Twenty detectors.
Two intelligence layers.
Six statistical detectors learn your baseline. Fourteen rule packs fire from minute one. Every detector runs on every tier.
Statistical detectors
Learn your baseline over seven days, then alert on deviations.
New Error Detection
Catches errors that have never appeared in your 7-day baseline. New means new, not an existing pattern getting noisier.
Silence Detection
Catches services that stop logging when they normally log every N seconds. The most dangerous failure mode: no errors, just absence.
Volume Anomaly
Detects spikes, drops, and flatlines in log volume vs daily and weekly baselines per service.
Log Rate
Detects sustained shifts in overall log throughput. Catches the slow-leak case that volume anomaly misses on short windows.
Golden Signal Monitoring
Latency, traffic, error rate, and saturation thresholds per service. The four signals that matter for any production system.
Multi-dim Outlier
Outliers in log feature space. Catches subtle anomalies that single-axis thresholds miss.
Error intelligence
Identify error messages that haven't been seen before. Cluster the ones that have.
Pattern Clustering
Groups errors with similar templates so many variants of the same problem cluster into one alert.
Semantic Clustering
Errors with different text but the same meaning fold together. "connection refused to database" and "cannot connect to postgres: ECONNREFUSED" become one pattern.
Changepoint Detection
Permanent traffic shifts after a deploy read as a new baseline, not a prolonged anomaly. No false-positive storms after a real product change.
Domain rule packs
Nine curated packs encoding the most common incident patterns.
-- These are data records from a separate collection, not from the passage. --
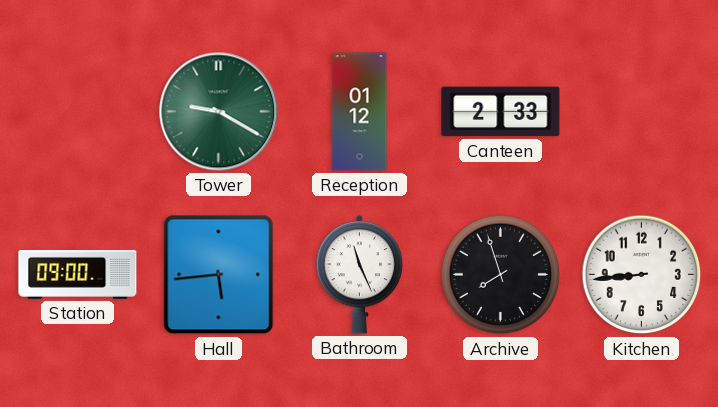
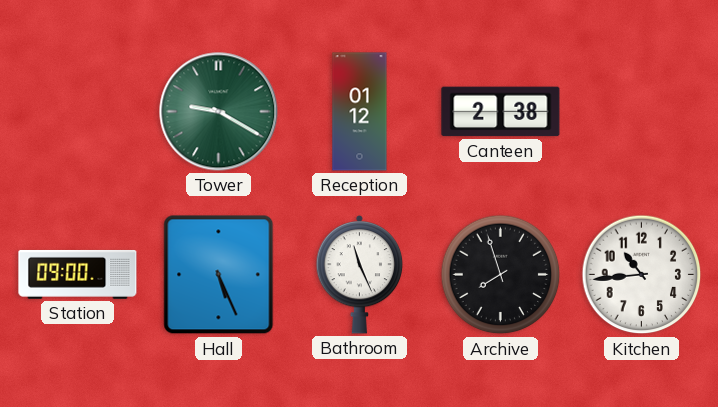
Canteen: 2:33 -> 2:38
Hall: 5:44 -> 5:26
Kitchen: 8:44 -> 10:44
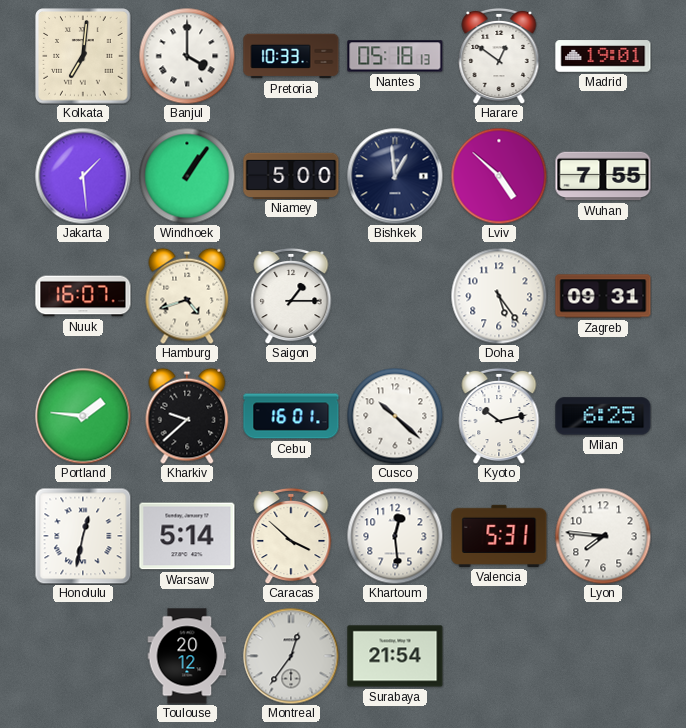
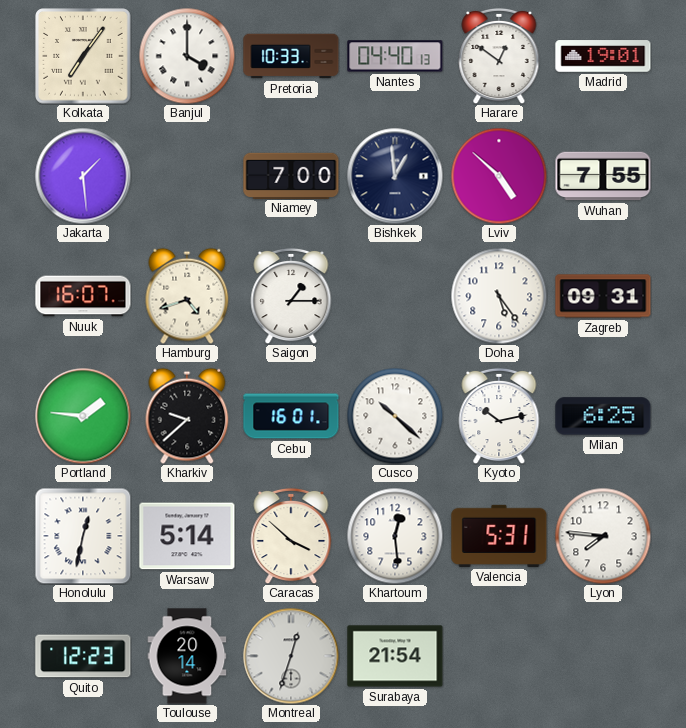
Kolkata: 7:01 -> 7:06
Nantes: 05:18 -> 04:40
Windhoek: 1:06 -> none
Niamey: 5:00 -> 7:00
Quito: none -> 12:23
Toulouse: 20:12 -> 20:14
Montreal: 12:36 -> 12:33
Fire from minute one.
Kubernetes
70+ rules for OOMKilled, CrashLoopBackOff, ImagePullBackOff, FailedScheduling, evictions, probe failures, and more.
AWS
Lambda throttles, RDS connection saturation, SQS queue depth, NLB target health, S3 SlowDown errors, IAM throttling.
Serverless
Cold starts, invocation timeouts, init duration drift, memory exhaustion across Lambda, Cloud Run, Functions.
Database
Connection pool exhaustion, deadlocks, slow queries, replication lag, schema migration errors, transaction aborts.
Dependency
Upstream service failures, circuit breaker trips, retry exhaustion, cascading failures between services.
Web / HTTP
5xx surges, 4xx anomalies, TLS handshake failures, gateway timeouts, slow responses, payload anomalies.
Security
Brute-force auth, privilege escalation, anomalous access patterns, secret-leak signatures in logs.
Search
Slow Elasticsearch / Opensearch queries, index issues, scoring anomalies, cluster yellow/red transitions.
Infrastructure
Disk pressure, memory pressure, swap usage, kernel errors, hardware failure signatures.
SLO & custom
When you need a rule the built-in detectors don't cover.
SLO Burn Rate
Error budget burn-rate alerts with short + long window confirmation. Warned before the SLO breaches, not after.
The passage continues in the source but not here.